::: DATA RECORDS :::

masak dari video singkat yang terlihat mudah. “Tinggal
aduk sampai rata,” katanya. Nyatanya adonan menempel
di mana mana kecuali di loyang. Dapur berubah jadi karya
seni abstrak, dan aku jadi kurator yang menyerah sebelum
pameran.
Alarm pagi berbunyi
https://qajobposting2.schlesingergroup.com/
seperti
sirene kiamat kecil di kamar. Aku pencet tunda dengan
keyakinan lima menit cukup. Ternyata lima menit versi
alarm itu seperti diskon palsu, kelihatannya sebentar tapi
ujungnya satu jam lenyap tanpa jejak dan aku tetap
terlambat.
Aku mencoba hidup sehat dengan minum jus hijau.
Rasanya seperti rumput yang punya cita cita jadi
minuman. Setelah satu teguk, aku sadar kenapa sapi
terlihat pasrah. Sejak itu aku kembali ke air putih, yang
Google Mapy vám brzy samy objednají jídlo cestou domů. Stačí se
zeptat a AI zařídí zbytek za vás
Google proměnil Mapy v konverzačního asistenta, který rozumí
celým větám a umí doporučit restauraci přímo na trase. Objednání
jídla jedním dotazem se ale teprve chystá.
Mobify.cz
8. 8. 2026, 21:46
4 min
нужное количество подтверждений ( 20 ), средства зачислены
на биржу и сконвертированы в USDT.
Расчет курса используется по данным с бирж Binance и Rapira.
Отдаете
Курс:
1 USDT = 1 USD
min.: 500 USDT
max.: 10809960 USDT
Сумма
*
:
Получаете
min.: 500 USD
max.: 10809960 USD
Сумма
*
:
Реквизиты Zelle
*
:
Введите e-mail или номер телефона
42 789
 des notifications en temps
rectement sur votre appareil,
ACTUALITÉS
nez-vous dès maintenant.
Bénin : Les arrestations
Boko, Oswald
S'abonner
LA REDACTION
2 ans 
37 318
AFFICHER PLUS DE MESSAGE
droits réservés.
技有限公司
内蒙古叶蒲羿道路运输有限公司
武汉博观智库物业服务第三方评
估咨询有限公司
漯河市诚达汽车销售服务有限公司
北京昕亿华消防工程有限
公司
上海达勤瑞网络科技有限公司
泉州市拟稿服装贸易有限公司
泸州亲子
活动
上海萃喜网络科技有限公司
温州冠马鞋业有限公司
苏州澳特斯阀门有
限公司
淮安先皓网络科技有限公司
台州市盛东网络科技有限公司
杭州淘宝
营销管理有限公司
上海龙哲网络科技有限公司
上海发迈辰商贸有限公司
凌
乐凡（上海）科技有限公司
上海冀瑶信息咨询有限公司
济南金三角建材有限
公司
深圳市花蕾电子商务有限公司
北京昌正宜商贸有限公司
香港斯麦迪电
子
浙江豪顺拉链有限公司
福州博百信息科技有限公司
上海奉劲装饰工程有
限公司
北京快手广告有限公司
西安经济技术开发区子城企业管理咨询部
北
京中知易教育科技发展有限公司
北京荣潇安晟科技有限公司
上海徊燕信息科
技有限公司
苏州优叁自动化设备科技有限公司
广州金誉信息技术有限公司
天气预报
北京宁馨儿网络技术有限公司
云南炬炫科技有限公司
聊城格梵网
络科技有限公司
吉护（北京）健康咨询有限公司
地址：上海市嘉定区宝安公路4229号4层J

:::

In the listing above, find the line with "上海龙哲网络科技有限公司", then copy it and every later line exactly, through the last line, and nothing else.

上海龙哲网络科技有限公司
上海发迈辰商贸有限公司
凌
乐凡（上海）科技有限公司
上海冀瑶信息咨询有限公司
济南金三角建材有限
公司
深圳市花蕾电子商务有限公司
北京昌正宜商贸有限公司
香港斯麦迪电
子
浙江豪顺拉链有限公司
福州博百信息科技有限公司
上海奉劲装饰工程有
限公司
北京快手广告有限公司
西安经济技术开发区子城企业管理咨询部
北
京中知易教育科技发展有限公司
北京荣潇安晟科技有限公司
上海徊燕信息科
技有限公司
苏州优叁自动化设备科技有限公司
广州金誉信息技术有限公司
天气预报
北京宁馨儿网络技术有限公司
云南炬炫科技有限公司
聊城格梵网
络科技有限公司
吉护（北京）健康咨询有限公司
地址：上海市嘉定区宝安公路4229号4层J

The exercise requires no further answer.